Pirene, Peirene [L., fr. Gr. Peirēnē.] a A spring on Acrocorinth, the Acropolis of ancient Corinth, where Bellerophon is said to have caught the winged horse Pegasus. b A fountain in the market place of ancient Corinth, supplied by conduits believed to bring water from the spring on Acrocorinth.
Paphos 1. an ancient city in SW Cyprus. 2. Also, Paphus. Class. Myth. the son of Pygmalion, who inherited the throne of Cyprus.
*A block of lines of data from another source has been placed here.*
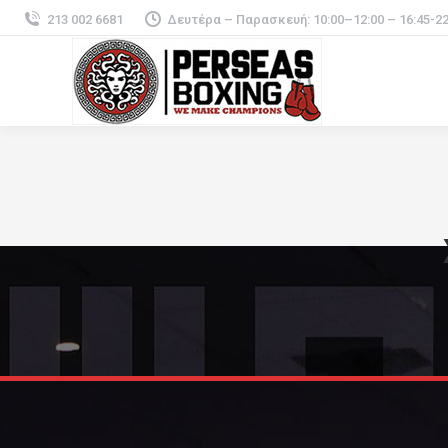
213 002 6681
Δευτέρα – Παρασκευή: 10:00–12:00 – 16:45-22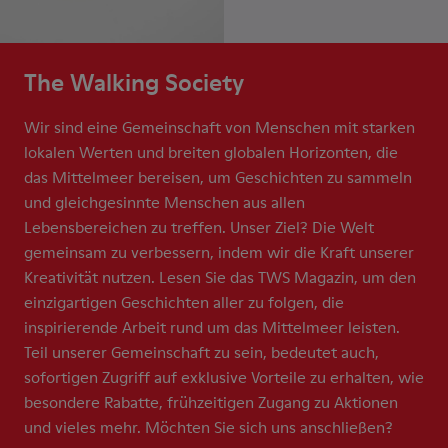
The Walking Society
Wir sind eine Gemeinschaft von Menschen mit starken
lokalen Werten und breiten globalen Horizonten, die
das Mittelmeer bereisen, um Geschichten zu sammeln
und gleichgesinnte Menschen aus allen
Lebensbereichen zu treffen. Unser Ziel? Die Welt
gemeinsam zu verbessern, indem wir die Kraft unserer
Kreativität nutzen. Lesen Sie das TWS Magazin, um den
einzigartigen Geschichten aller zu folgen, die
inspirierende Arbeit rund um das Mittelmeer leisten.
Teil unserer Gemeinschaft zu sein, bedeutet auch,
sofortigen Zugriff auf exklusive Vorteile zu erhalten, wie
besondere Rabatte, frühzeitigen Zugang zu Aktionen
und vieles mehr. Möchten Sie sich uns anschließen?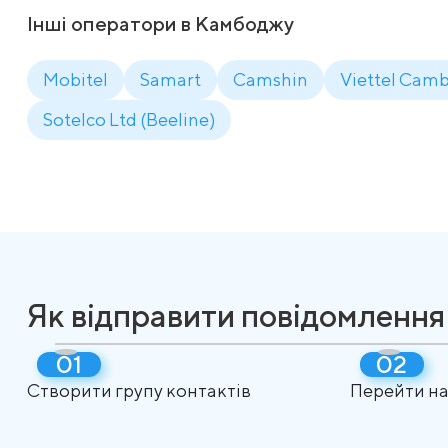
Інші оператори в Камбоджу
Mobitel
Samart
Camshin
Viettel Camb
Sotelco Ltd (Beeline)
Як відправити повідомленн
Створити групу контактів
Перейти на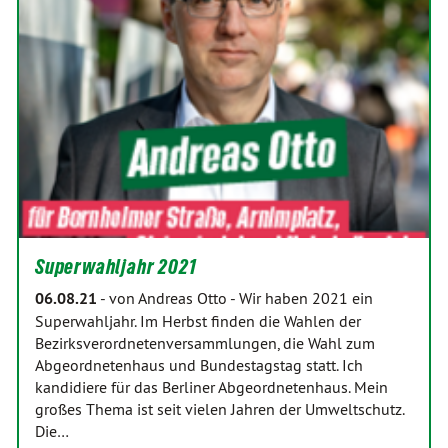
Superwahljahr 2021
06.08.21
-
von Andreas Otto
-
Wir haben 2021 ein
Superwahljahr. Im Herbst finden die Wahlen der
Bezirksverordnetenversammlungen, die Wahl zum
Abgeordnetenhaus und Bundestagstag statt. Ich
kandidiere für das Berliner Abgeordnetenhaus. Mein
großes Thema ist seit vielen Jahren der Umweltschutz.
Die…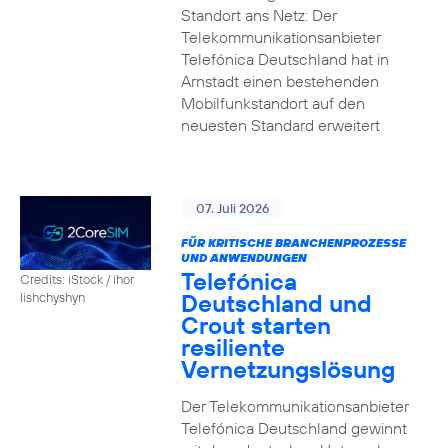
Standort ans Netz: Der
Telekommunikationsanbieter
Telefónica Deutschland hat in
Arnstadt einen bestehenden
Mobilfunkstandort auf den
neuesten Standard erweitert
07. Juli 2026
FÜR KRITISCHE BRANCHENPROZESSE
UND ANWENDUNGEN
Telefónica
Credits: iStock / ihor
Deutschland und
lishchyshyn
Crout starten
resiliente
Vernetzungslösung
Der Telekommunikationsanbieter
Telefónica Deutschland gewinnt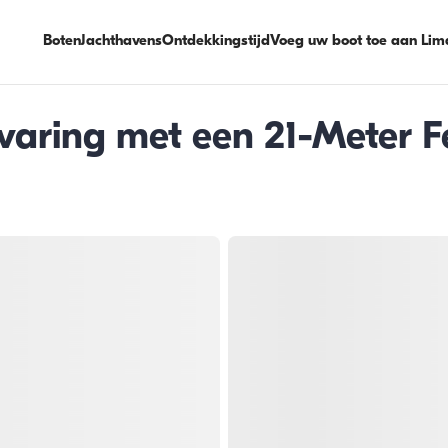
Boten
Jachthavens
Ontdekkingstijd
Voeg uw boot toe aan Lim
aring met een 21-Meter Fe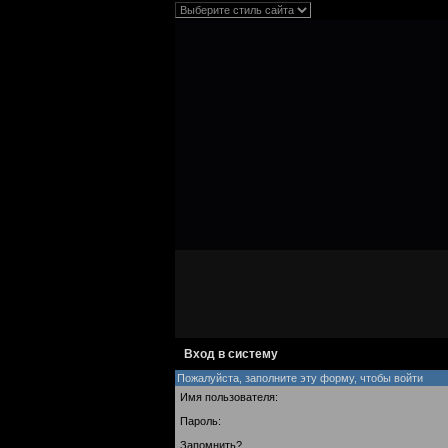
Вход в систему
Пожалуйста, заполните эту форму, чтобы войти
Имя пользователя:
Пароль:
Запомнить?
manticore Also manticora [L. manticora, fr. Gr. mantikhorās, mantichoras, fr. OPer. martya man + xvar- to eat ( Av. axvaratii ).] In ancient fables, a monster described usualy as having the head of a man with horns, the body of a lion, and the tail of a scorpion or dragon.
Ledaei Dii Castor and Pollux, the sons of Leda.
Thesmophoros [Gr.] Gr. Relig. Demeter; ─ an epithet usually interpreted as meaning the "giver of laws" but probably originally meaning "the giver of riches", that is, of the fruits of the earth. Cf. THESMOPHORIA.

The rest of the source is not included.